There are direct and indirect connections to the brain. The direct connection consists of the body’s longest nerve, cranial nerve X (Roman numeral for ‘ten’), called the Vagus Nerve, which runs from the base of the brain to the gut. Along the way, the vagus nerve connects to other tissue, including the lungs and heart. There are the blood vessels which form a circuitous route around the body, and indirectly connect the gut and the brain. The sustained intestinal inflammatory pattern in the gut that leads to Parkinson’s disease triggers the formation of an abnormal protein called “alpha synuclein” that not only accumulates in the gut, but travels to the brain along the vagus nerve where it accumulates and induces the destruction of dopamine-producing cells in the substantia nigra. Over time, Parkinson’s disease affects the whole brain, and results in the picture of premature aging – the diffuse atrophy identified in Beth’s MRI.

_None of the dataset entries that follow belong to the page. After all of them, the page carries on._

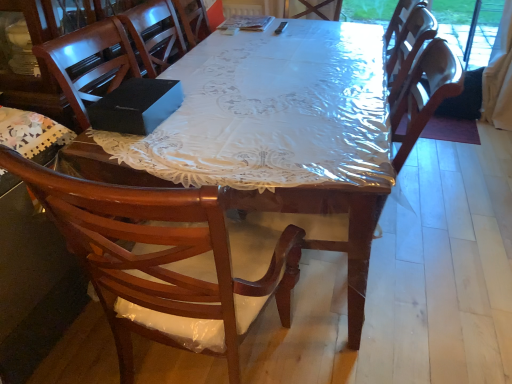 The image size is (512, 384). Identify the location of vacant point to the right of wooden armchair at center. (439, 284). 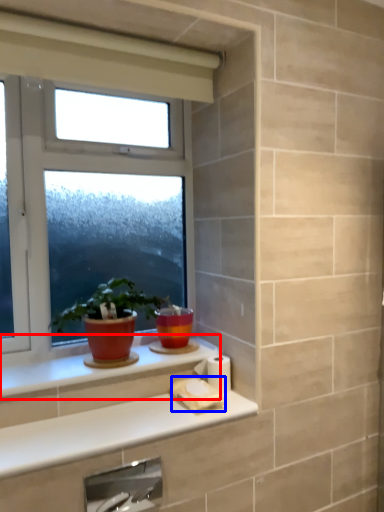 Question: Which object appears farthest to the camera in this image, window sill (highlighted by a red box) or toilet paper (highlighted by a blue box)?

Choices:
 (A) window sill
 (B) toilet paper

Answer: (B) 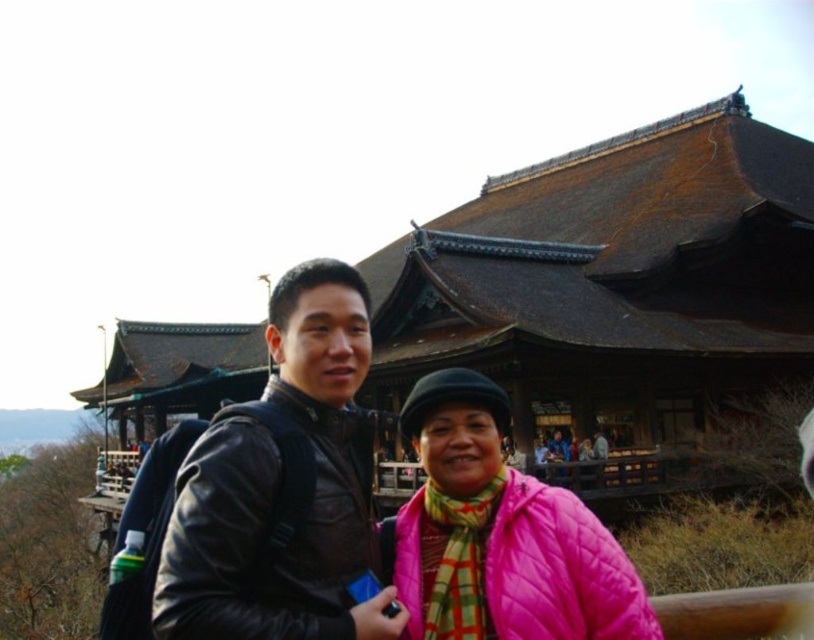 Question: Which is nearer to the pink quilted jacket at center?

Choices:
 (A) leather jacket at center
 (B) brown wooden palace at center

Answer: (A)

Question: Which point is closer to the camera?

Choices:
 (A) brown wooden palace at center
 (B) pink quilted jacket at center
 (C) leather jacket at center

Answer: (C)

Question: Observing the image, what is the correct spatial positioning of brown wooden palace at center in reference to pink quilted jacket at center?

Choices:
 (A) right
 (B) left

Answer: (B)

Question: Can you confirm if brown wooden palace at center is positioned to the left of leather jacket at center?

Choices:
 (A) no
 (B) yes

Answer: (B)

Question: Is brown wooden palace at center to the left of leather jacket at center from the viewer's perspective?

Choices:
 (A) yes
 (B) no

Answer: (A)

Question: Which of the following is the closest to the observer?

Choices:
 (A) (480, 392)
 (B) (156, 620)
 (C) (511, 192)

Answer: (B) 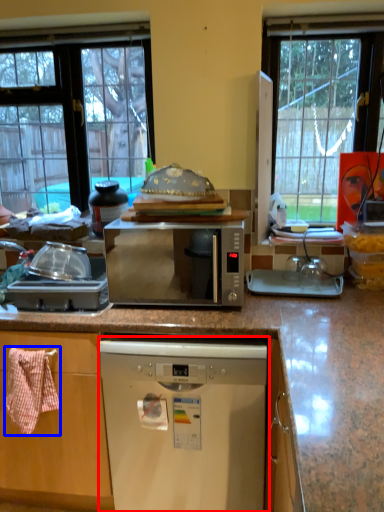 Question: Which point is closer to the camera, dishwasher (highlighted by a red box) or material (highlighted by a blue box)?

Choices:
 (A) dishwasher
 (B) material

Answer: (A) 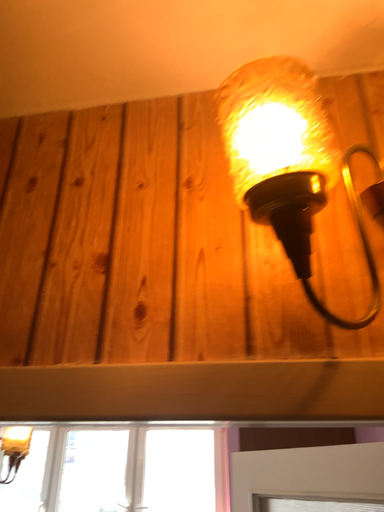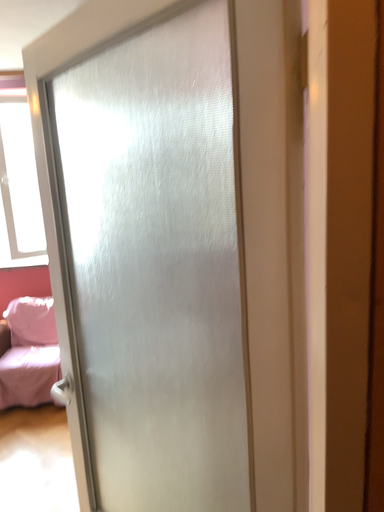 Question: Which way did the camera rotate in the video?

Choices:
 (A) rotated right
 (B) rotated left

Answer: (A) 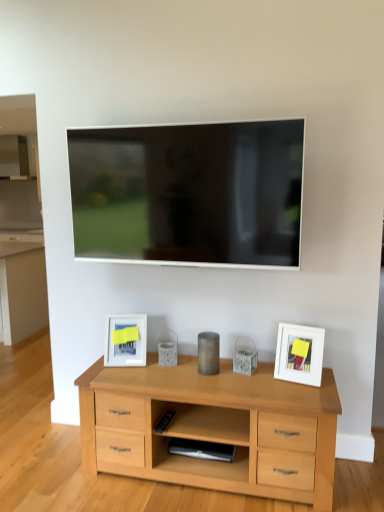 At what (x,y) coordinates should I click in order to perform the action: click on vacant region above matte black tv at upper center (from a real-world perspective). Please return your answer as a coordinate pair (x, y). Looking at the image, I should click on pos(172,126). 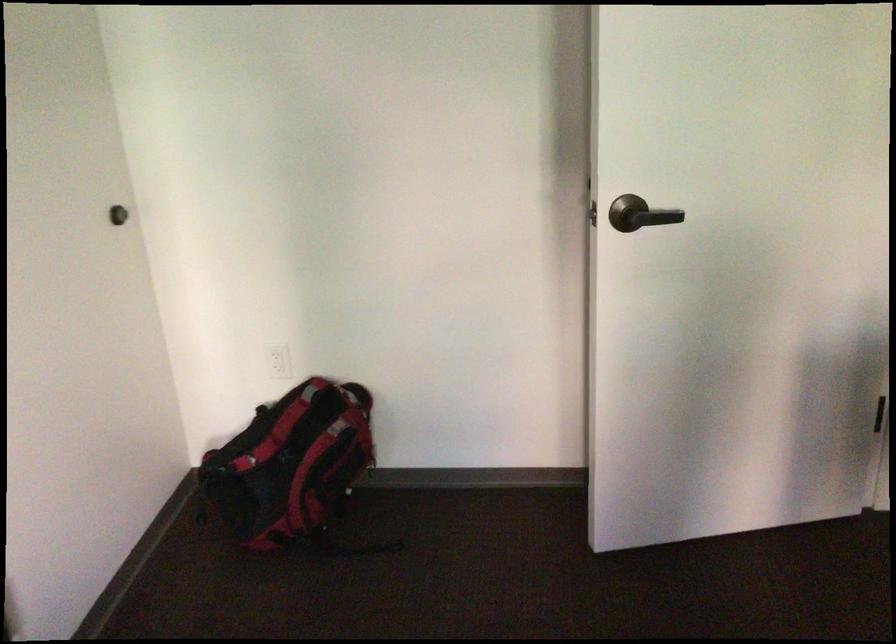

What happened to Beth? To help Beth we first had to address her gut. This involved removing the things that negatively affected her gastrointestinal tract while replenishing with those that support a healthy gut environment. By healing the gut the cycle of inflammation is curtailed at its source. For Beth, it was a matter of identifying where the imbalances existed, using a targeted therapeutic approach where necessary (like tightening a loose bolt), and giving simultaneous attention to all the lifestyle factors that support vitality. These are restorative sleep, proper nutrition, exercise, stress reduction, and nurturing relationships. In addition, her treatment triggered the brain’s ability to generate new nerve cells from progenitors, make new connections, and find new pathways where old ones had been lost. This is the principle of neuroplasticity. The last time I saw Beth she strolled down the hallway of my office with a straight posture, a smile on her face, a zip to her stride, and a fluid, nearly even arm swing. There was barely a hint of her Parkinson’s disease. Increasingly, evidence abounds that we can change the trajectory of diseases historically thought to be untreatable through a combination of targeted therapy and lifestyle intervention, especially if caught early. Now, more than ever, we must avoid the trap in thinking the only solution to illness is drugs or surgery. The appreciation that the human body has the power to heal, and that all the systems which govern function in the body are connected and influence one another gives functional medicine its power. Hippocrates is credited with the phrase, “All disease begins in the gut.” I wonder if he knew he could see the future?